From the entries that follow, copy each line containing the word "zondag".

[Saved data entries]

=== Section Start ===

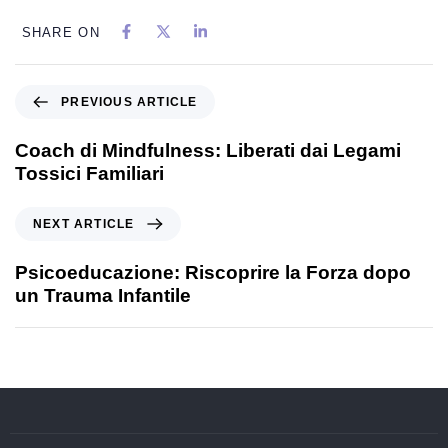
SHARE ON
PREVIOUS ARTICLE
Coach di Mindfulness: Liberati dai Legami
Tossici Familiari
NEXT ARTICLE
Psicoeducazione: Riscoprire la Forza dopo
un Trauma Infantile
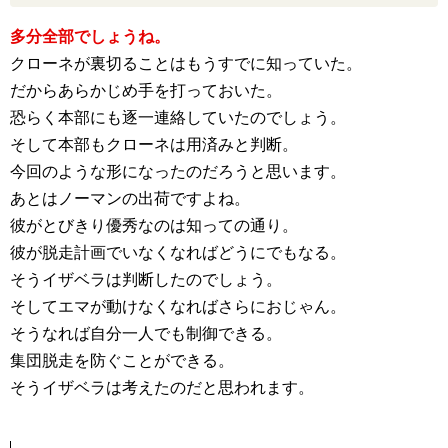
多分全部でしょうね。
クローネが裏切ることはもうすでに知っていた。
だからあらかじめ手を打っておいた。
恐らく本部にも逐一連絡していたのでしょう。
そして本部もクローネは用済みと判断。
今回のような形になったのだろうと思います。
あとはノーマンの出荷ですよね。
彼がとびきり優秀なのは知っての通り。
彼が脱走計画でいなくなればどうにでもなる。
そうイザベラは判断したのでしょう。
そしてエマが動けなくなればさらにおじゃん。
そうなれば自分一人でも制御できる。
集団脱走を防ぐことができる。
そうイザベラは考えたのだと思われます。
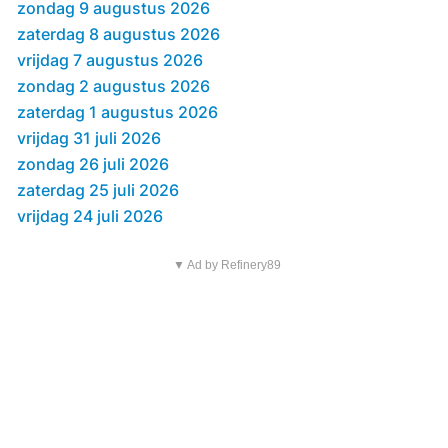
zondag 9 augustus 2026
zaterdag 8 augustus 2026
vrijdag 7 augustus 2026
zondag 2 augustus 2026
zaterdag 1 augustus 2026
vrijdag 31 juli 2026
zondag 26 juli 2026
zaterdag 25 juli 2026
vrijdag 24 juli 2026
▼ Ad by Refinery89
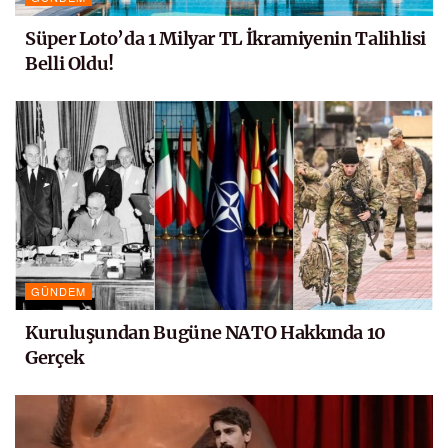
Süper Loto’da 1 Milyar TL İkramiyenin Talihlisi
Belli Oldu!
GÜNDEM
Kuruluşundan Bugüne NATO Hakkında 10
Gerçek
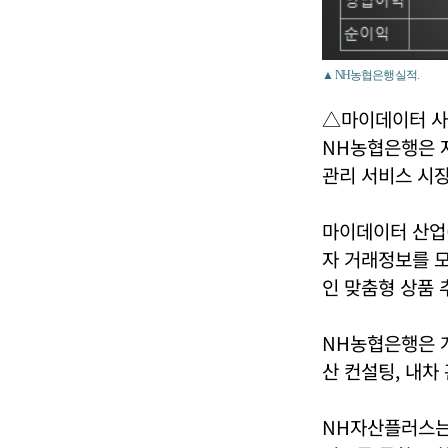
▲ NH농협은행 실적.
△마이데이터 사
NH농협은행은 
관리 서비스 시장
마이데이터 산업
자 거래정보를 모
인 맞춤형 상품 
NH농협은행은 
산 컨설팅, 내차
NH자산플러스는 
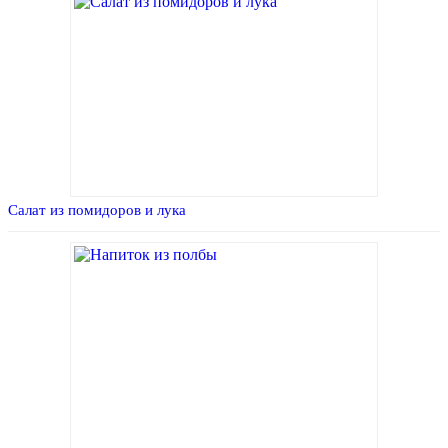
Салат из помидоров и лука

=== Section End ===

:: Response to this task ::
zondag 9 augustus 2026
zondag 2 augustus 2026
zondag 26 juli 2026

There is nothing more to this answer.